Saved entries:
<<<<

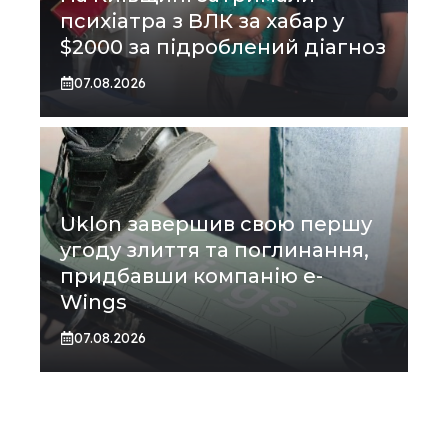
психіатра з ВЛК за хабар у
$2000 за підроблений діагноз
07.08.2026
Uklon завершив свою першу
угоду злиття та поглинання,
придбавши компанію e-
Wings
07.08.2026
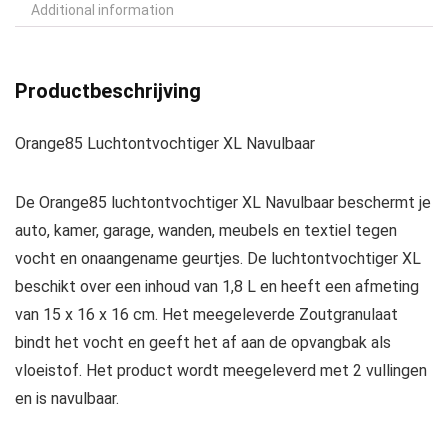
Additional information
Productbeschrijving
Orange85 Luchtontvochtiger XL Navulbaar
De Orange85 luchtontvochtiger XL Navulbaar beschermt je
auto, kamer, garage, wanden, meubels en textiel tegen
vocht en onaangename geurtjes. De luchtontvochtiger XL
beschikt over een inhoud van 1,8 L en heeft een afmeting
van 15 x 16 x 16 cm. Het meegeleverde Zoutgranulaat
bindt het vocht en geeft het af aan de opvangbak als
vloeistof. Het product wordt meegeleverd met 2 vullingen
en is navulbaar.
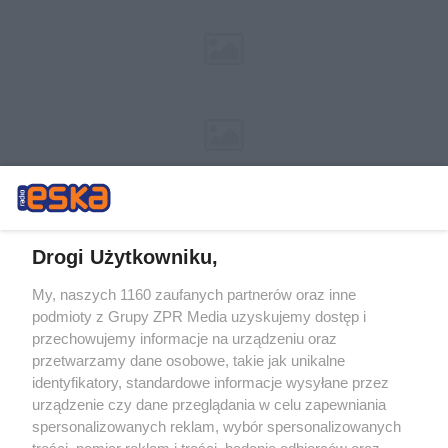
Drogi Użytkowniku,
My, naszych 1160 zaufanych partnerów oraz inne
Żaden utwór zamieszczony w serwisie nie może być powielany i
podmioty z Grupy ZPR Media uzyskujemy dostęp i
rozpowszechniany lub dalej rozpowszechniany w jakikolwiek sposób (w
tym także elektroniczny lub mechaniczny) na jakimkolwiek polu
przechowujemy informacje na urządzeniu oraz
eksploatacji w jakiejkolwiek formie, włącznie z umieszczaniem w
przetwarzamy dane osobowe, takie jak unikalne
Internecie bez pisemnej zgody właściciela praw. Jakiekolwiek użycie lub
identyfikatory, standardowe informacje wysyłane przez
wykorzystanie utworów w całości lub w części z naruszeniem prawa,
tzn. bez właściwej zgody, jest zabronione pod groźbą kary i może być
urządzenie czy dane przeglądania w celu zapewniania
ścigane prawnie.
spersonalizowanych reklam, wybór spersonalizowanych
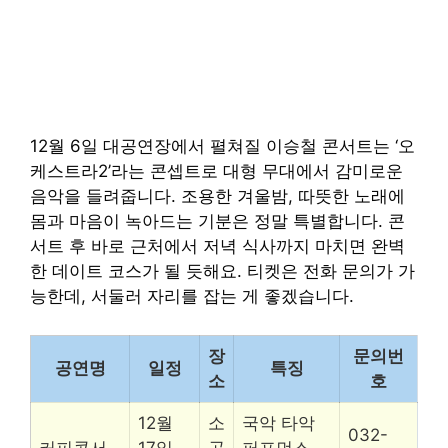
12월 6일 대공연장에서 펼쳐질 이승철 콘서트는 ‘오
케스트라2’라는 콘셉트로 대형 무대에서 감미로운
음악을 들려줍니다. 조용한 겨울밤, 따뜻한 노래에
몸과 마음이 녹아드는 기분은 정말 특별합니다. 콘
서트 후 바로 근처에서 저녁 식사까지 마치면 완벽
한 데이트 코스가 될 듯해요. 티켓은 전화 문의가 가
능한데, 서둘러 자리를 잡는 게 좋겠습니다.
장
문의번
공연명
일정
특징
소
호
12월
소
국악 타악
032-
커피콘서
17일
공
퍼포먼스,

>>>>

Output the records exactly as they appear, skipping any pictures.

■ **RESPONSE FOR THIS EXERCISE**
психіатра з ВЛК за хабар у
$2000 за підроблений діагноз
07.08.2026
Uklon завершив свою першу
угоду злиття та поглинання,
придбавши компанію e-
Wings
07.08.2026
Additional information
Productbeschrijving
Orange85 Luchtontvochtiger XL Navulbaar
De Orange85 luchtontvochtiger XL Navulbaar beschermt je
auto, kamer, garage, wanden, meubels en textiel tegen
vocht en onaangename geurtjes. De luchtontvochtiger XL
beschikt over een inhoud van 1,8 L en heeft een afmeting
van 15 x 16 x 16 cm. Het meegeleverde Zoutgranulaat
bindt het vocht en geeft het af aan de opvangbak als
vloeistof. Het product wordt meegeleverd met 2 vullingen
en is navulbaar.
Drogi Użytkowniku,
My, naszych 1160 zaufanych partnerów oraz inne
Żaden utwór zamieszczony w serwisie nie może być powielany i
podmioty z Grupy ZPR Media uzyskujemy dostęp i
rozpowszechniany lub dalej rozpowszechniany w jakikolwiek sposób (w
tym także elektroniczny lub mechaniczny) na jakimkolwiek polu
przechowujemy informacje na urządzeniu oraz
eksploatacji w jakiejkolwiek formie, włącznie z umieszczaniem w
przetwarzamy dane osobowe, takie jak unikalne
Internecie bez pisemnej zgody właściciela praw. Jakiekolwiek użycie lub
identyfikatory, standardowe informacje wysyłane przez
wykorzystanie utworów w całości lub w części z naruszeniem prawa,
tzn. bez właściwej zgody, jest zabronione pod groźbą kary i może być
urządzenie czy dane przeglądania w celu zapewniania
ścigane prawnie.
spersonalizowanych reklam, wybór spersonalizowanych
12월 6일 대공연장에서 펼쳐질 이승철 콘서트는 ‘오
케스트라2’라는 콘셉트로 대형 무대에서 감미로운
음악을 들려줍니다. 조용한 겨울밤, 따뜻한 노래에
몸과 마음이 녹아드는 기분은 정말 특별합니다. 콘
서트 후 바로 근처에서 저녁 식사까지 마치면 완벽
한 데이트 코스가 될 듯해요. 티켓은 전화 문의가 가
능한데, 서둘러 자리를 잡는 게 좋겠습니다.
장
문의번
공연명
일정
특징
소
호
12월
소
국악 타악
032-
커피콘서
17일
공
퍼포먼스,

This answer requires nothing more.